Report how many lines of the entries below contain the word "Experience", and nothing more.

[DATA PROVIDED — start]

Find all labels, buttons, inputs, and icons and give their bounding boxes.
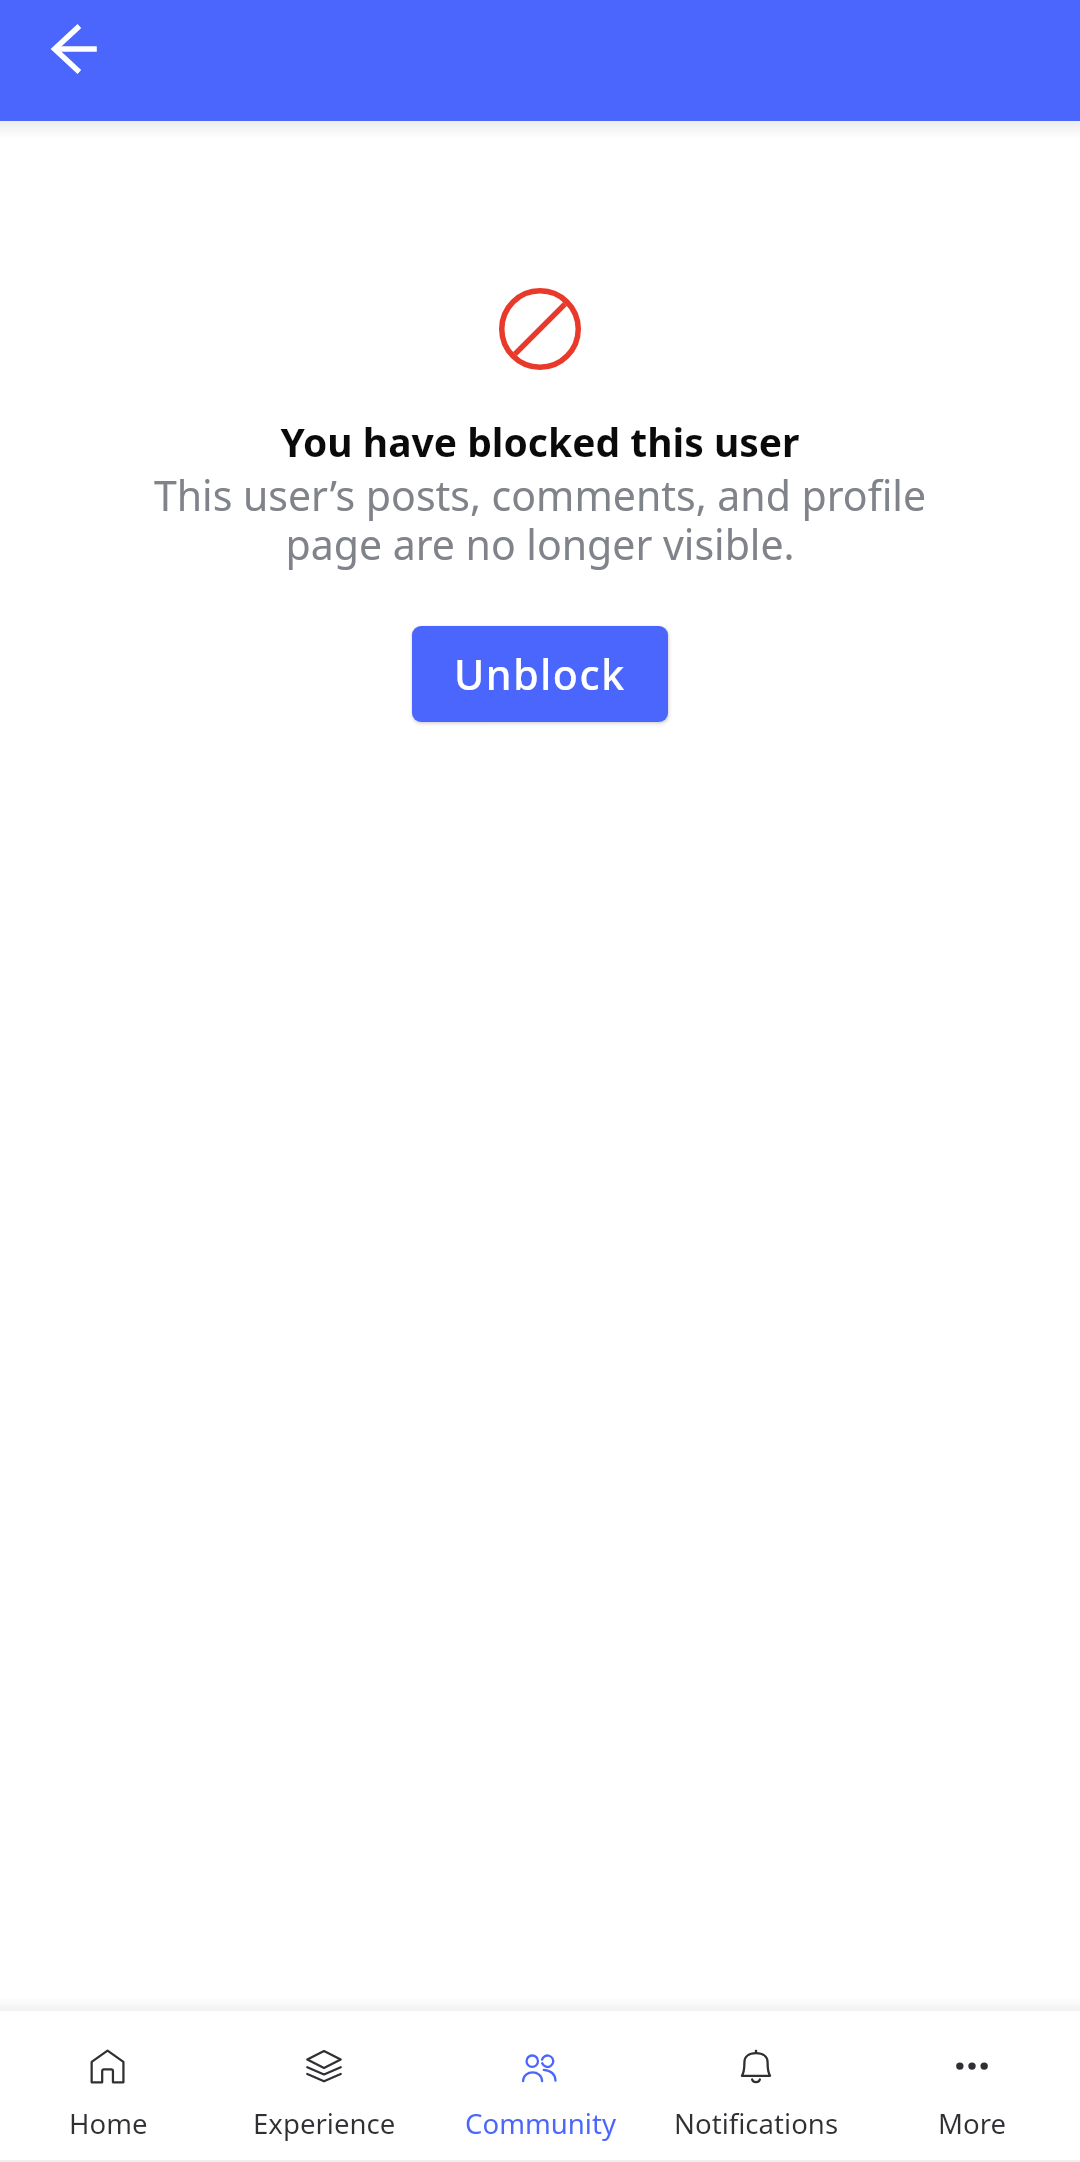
button[interactable]: Experience [216,2011,432,2160]
button[interactable]: Unblock [412,626,668,722]
staticText: This user’s posts, comments, and profile… [110,467,970,572]
staticText: More [938,2104,1007,2142]
staticText: Notifications [674,2104,839,2142]
staticText: Experience [253,2104,396,2142]
staticText: Community [465,2104,616,2142]
button[interactable]: Home [0,2011,216,2160]
button[interactable]: Community [432,2011,648,2160]
staticText: Unblock [454,646,626,702]
staticText: Home [69,2104,148,2142]
button[interactable]: Notifications [648,2011,864,2160]
button[interactable]: More [864,2011,1080,2160]
button[interactable]: Back [26,0,124,98]
staticText: You have blocked this user [0,415,1080,468]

[DATA PROVIDED — finish]

> [REPLY]: 2